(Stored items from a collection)
§

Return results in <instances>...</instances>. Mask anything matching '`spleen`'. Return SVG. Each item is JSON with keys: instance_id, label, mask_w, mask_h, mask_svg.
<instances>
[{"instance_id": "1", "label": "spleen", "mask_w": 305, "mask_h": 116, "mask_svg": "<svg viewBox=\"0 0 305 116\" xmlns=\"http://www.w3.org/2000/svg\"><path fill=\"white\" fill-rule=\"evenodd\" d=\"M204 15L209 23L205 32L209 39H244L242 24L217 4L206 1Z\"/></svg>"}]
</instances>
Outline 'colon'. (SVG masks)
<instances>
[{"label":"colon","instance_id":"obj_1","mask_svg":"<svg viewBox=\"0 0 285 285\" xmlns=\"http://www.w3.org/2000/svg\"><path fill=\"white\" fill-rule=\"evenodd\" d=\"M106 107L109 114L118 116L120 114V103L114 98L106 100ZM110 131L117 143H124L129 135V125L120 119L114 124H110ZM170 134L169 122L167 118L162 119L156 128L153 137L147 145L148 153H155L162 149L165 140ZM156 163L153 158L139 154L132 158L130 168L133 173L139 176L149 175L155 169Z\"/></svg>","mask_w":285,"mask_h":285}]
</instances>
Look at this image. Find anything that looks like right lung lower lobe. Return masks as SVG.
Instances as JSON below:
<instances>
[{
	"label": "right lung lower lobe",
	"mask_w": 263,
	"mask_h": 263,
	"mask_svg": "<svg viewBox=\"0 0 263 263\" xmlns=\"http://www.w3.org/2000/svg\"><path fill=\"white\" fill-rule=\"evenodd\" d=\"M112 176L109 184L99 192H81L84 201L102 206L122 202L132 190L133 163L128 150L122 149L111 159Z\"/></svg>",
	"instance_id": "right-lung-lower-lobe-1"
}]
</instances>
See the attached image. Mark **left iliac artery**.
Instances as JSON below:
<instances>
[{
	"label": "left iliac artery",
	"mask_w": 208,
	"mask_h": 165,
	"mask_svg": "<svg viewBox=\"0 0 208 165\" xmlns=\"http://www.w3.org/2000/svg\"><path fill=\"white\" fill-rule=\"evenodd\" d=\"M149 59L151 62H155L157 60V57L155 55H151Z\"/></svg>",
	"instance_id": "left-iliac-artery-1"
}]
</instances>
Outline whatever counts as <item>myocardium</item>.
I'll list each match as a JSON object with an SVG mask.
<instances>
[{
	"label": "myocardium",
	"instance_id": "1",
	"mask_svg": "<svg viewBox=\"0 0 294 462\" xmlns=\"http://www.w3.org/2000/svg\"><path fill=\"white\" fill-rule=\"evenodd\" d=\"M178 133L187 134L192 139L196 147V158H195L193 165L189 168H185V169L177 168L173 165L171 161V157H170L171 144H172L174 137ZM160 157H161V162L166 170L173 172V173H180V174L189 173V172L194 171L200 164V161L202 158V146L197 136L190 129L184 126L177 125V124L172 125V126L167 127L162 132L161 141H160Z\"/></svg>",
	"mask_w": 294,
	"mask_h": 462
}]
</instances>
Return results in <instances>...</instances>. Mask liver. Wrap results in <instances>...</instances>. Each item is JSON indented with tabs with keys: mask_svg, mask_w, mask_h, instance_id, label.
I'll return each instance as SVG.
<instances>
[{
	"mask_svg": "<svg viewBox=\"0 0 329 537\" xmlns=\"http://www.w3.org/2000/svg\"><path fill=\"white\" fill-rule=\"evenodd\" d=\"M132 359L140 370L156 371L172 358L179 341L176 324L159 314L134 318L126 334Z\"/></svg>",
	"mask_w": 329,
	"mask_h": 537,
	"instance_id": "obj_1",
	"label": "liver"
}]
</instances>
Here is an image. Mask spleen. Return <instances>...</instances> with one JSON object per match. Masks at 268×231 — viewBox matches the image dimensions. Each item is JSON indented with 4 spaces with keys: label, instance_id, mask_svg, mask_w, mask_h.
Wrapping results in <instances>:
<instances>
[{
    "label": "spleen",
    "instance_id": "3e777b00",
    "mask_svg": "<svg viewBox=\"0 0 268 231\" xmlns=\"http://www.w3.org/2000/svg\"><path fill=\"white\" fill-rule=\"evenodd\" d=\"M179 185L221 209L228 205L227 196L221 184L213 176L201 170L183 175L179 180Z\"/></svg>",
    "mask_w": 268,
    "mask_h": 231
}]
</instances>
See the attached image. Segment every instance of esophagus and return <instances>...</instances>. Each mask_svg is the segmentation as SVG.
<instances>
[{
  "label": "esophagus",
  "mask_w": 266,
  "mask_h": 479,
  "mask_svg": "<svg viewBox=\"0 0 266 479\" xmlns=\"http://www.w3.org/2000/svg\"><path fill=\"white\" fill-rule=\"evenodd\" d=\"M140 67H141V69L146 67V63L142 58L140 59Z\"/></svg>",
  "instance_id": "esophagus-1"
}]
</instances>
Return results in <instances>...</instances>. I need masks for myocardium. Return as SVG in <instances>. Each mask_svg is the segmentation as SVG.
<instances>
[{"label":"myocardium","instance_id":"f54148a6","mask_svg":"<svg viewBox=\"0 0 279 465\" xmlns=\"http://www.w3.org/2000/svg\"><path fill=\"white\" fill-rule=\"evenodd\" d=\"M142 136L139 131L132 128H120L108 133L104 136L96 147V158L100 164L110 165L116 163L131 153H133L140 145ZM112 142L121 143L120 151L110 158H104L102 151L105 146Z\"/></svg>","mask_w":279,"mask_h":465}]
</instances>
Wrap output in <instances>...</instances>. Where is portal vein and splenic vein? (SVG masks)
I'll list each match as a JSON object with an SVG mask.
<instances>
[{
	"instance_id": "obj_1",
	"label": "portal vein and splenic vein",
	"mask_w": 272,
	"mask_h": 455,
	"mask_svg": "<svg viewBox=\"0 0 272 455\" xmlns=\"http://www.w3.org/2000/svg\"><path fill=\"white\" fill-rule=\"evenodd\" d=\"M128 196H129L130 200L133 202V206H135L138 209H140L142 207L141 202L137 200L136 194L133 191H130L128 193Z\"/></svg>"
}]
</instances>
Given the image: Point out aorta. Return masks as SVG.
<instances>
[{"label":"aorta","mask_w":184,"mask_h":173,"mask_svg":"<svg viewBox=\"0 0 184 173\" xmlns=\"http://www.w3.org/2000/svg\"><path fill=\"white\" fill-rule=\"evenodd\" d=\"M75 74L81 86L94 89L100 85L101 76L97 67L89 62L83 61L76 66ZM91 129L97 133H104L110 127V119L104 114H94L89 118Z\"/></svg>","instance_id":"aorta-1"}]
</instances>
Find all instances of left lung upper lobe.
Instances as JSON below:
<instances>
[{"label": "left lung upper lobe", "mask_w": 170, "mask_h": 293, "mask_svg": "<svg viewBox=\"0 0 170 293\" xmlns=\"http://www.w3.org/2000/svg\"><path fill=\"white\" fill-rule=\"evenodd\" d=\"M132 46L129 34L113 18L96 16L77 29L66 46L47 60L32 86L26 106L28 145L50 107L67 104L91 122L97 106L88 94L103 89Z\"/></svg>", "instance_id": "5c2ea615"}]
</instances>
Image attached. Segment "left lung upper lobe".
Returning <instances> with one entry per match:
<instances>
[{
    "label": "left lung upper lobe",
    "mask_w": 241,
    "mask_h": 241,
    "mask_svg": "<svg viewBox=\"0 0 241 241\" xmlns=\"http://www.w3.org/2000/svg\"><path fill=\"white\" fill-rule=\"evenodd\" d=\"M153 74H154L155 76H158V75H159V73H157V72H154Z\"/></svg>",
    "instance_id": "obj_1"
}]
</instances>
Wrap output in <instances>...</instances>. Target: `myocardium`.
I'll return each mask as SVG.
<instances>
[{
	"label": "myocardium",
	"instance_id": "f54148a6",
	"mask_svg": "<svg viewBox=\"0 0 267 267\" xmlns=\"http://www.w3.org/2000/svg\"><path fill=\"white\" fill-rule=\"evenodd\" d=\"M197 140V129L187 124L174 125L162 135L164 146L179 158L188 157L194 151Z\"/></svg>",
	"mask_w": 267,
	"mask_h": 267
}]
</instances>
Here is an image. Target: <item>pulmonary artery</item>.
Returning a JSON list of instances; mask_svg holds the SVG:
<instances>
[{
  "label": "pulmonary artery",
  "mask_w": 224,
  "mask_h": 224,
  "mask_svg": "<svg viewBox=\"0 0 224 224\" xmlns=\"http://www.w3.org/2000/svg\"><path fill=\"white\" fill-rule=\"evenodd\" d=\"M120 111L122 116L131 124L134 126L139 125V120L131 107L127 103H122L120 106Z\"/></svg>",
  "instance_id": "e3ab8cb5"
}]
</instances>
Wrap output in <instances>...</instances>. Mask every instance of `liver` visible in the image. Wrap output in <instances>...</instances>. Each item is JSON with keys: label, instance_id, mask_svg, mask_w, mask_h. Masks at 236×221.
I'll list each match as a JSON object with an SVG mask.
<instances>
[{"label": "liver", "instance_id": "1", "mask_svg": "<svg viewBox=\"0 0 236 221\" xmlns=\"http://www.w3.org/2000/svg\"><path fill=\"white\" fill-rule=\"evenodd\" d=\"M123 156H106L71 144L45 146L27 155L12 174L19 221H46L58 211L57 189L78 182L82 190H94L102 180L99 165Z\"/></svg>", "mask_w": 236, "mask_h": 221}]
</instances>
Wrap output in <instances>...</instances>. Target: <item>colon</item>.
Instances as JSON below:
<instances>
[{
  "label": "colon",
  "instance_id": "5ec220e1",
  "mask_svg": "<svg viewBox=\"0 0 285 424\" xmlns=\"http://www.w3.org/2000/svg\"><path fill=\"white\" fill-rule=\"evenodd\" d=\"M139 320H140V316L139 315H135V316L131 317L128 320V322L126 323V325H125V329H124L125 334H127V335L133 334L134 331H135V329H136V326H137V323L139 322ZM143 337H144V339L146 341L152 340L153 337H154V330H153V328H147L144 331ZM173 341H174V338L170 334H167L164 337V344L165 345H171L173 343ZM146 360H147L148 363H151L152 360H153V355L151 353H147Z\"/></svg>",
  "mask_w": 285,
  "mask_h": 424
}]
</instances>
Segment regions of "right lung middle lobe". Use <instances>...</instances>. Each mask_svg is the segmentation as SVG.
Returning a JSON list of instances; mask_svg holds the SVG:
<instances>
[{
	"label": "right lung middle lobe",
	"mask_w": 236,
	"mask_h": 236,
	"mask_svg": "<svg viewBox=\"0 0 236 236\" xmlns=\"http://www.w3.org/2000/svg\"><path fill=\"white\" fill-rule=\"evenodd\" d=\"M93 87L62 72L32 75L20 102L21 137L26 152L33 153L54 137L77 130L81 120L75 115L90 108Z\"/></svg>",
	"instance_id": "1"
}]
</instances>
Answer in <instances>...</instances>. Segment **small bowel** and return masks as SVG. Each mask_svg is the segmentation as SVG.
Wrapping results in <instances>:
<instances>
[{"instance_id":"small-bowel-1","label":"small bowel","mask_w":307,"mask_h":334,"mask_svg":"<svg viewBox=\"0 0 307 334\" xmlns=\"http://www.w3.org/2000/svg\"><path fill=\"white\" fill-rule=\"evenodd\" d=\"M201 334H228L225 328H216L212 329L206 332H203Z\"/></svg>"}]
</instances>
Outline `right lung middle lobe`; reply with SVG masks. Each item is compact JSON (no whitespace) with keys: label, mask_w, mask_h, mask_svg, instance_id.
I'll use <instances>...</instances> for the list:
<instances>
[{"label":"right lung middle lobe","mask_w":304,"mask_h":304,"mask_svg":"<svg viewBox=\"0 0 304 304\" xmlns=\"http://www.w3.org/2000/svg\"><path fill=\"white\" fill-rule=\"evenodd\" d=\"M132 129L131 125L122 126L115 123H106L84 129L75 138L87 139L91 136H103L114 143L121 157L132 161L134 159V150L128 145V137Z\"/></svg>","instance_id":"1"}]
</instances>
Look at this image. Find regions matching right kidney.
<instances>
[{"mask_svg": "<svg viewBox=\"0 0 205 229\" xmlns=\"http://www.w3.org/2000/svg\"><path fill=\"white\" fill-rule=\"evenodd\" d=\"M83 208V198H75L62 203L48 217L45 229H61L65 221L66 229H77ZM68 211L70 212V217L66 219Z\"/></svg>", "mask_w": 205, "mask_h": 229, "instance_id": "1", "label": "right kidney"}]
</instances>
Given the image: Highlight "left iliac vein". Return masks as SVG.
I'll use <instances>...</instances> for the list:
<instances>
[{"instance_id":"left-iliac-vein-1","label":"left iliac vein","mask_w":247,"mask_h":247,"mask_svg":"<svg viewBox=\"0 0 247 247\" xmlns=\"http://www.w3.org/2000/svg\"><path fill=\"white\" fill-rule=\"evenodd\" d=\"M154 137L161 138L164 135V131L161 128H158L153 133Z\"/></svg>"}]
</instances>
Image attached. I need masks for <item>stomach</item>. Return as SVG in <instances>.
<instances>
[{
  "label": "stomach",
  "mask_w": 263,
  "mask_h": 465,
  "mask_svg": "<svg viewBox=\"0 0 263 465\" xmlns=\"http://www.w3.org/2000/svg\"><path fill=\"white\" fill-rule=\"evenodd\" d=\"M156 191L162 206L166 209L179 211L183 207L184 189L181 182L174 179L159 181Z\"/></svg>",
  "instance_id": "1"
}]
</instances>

§

What the task requires:
Please copy exactly, and only, the lines from the line containing "Given the image: Highlight" through the last line of the records, with both ends included.

Finished exercise:
Given the image: Highlight "left iliac vein". Return masks as SVG.
I'll use <instances>...</instances> for the list:
<instances>
[{"instance_id":"left-iliac-vein-1","label":"left iliac vein","mask_w":247,"mask_h":247,"mask_svg":"<svg viewBox=\"0 0 247 247\" xmlns=\"http://www.w3.org/2000/svg\"><path fill=\"white\" fill-rule=\"evenodd\" d=\"M154 137L161 138L164 135V131L161 128H158L153 133Z\"/></svg>"}]
</instances>
Image attached. I need masks for <item>stomach</item>. Return as SVG in <instances>.
<instances>
[{
  "label": "stomach",
  "mask_w": 263,
  "mask_h": 465,
  "mask_svg": "<svg viewBox=\"0 0 263 465\" xmlns=\"http://www.w3.org/2000/svg\"><path fill=\"white\" fill-rule=\"evenodd\" d=\"M156 191L162 206L166 209L179 211L183 207L184 189L181 182L174 179L159 181Z\"/></svg>",
  "instance_id": "1"
}]
</instances>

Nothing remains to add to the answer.